Agreement may be nearing on low-cost health clinic
Published 2:20 pm Thursday, July 6, 2017
- This file photo shows the waiting area shared by the WIC office and the Partnership Health Center at the Mack Gaston Community Center.
DALTON, Ga. — The Partnership Health Center, which provides low-cost health care to those with low incomes, could see its lease at Dalton’s Mack Gaston Community Center extended for another year.
Steve Miracle, CEO of Georgia Mountains Health Services, the Morganton-based nonprofit agency that operates the center, says the city has sent him a draft contract he is largely happy with.
“But there are one or two conditions that I have some concern about,” he said. “The key thing is the days and hours of operation. They want us to be open five days a week from, I think, 8 to 5. But the way it is written it doesn’t make allowance for when we have to do training and stuff like that. I’d like some clarification on that and to see if we can get something that gives us a little flexibility.”
Miracle says he sent an email to council members this week expressing his concerns. He says he was told that he should get an answer back next week.
Miracle says there’s nothing else in the agreement he has a problem with. The agency would continue to pay $1 a year in rent for its space.
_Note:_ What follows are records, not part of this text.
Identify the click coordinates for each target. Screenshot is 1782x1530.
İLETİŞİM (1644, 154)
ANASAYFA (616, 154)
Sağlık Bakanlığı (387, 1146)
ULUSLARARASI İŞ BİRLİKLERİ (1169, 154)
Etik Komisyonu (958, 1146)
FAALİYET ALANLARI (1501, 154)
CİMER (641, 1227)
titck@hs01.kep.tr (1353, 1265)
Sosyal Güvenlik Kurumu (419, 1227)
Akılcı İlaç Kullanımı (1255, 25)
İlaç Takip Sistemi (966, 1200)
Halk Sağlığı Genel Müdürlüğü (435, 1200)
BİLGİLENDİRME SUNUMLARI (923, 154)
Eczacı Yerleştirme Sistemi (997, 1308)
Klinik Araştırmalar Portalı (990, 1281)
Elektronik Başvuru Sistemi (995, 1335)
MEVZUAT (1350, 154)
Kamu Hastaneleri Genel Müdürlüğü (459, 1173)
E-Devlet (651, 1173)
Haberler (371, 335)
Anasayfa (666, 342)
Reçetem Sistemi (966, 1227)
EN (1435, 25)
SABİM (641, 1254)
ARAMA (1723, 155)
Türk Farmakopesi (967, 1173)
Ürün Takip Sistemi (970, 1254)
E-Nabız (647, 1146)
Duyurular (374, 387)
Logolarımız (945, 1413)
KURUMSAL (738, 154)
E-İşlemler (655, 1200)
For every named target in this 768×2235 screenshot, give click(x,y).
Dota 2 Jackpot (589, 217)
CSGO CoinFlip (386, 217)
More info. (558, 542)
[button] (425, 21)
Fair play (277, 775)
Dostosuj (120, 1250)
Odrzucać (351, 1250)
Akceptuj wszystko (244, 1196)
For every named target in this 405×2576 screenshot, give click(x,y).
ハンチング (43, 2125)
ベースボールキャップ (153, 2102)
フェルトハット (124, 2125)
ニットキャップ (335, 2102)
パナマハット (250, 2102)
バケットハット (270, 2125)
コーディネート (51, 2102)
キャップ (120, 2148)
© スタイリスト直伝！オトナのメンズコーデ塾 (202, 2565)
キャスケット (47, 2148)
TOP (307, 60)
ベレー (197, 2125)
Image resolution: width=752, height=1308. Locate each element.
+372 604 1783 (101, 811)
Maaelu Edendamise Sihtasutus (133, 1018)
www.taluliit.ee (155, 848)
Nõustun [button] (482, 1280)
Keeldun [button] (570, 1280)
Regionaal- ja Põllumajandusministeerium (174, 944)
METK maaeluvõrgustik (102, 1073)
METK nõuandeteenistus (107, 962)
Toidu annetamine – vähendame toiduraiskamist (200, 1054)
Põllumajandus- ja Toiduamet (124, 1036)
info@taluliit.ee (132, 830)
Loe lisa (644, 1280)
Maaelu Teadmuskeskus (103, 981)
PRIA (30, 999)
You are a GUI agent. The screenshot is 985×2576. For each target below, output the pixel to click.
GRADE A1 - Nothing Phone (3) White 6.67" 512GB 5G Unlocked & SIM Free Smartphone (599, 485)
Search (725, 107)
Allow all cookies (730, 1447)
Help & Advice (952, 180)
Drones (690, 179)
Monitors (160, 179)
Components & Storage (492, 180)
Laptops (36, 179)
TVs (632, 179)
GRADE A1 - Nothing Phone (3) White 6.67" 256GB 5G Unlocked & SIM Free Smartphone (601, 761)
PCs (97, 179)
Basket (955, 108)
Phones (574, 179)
Georgia Mountains has operated the clinic for the past five years. On May 9, Mayor Dennis Mock sent a letter to Georgia Mountains cancelling that lease effective at midnight on July 31. While Mock’s letter did not specify why he terminated the lease, he said in an interview, “We’ve had some concerns about whether they have been open the hours they should be. We’ve sent some city employees over there for drug testing and they weren’t open, so we’d have to send them back and lose more time.”
On June 2, City Council members agreed the city would try to renegotiate the lease.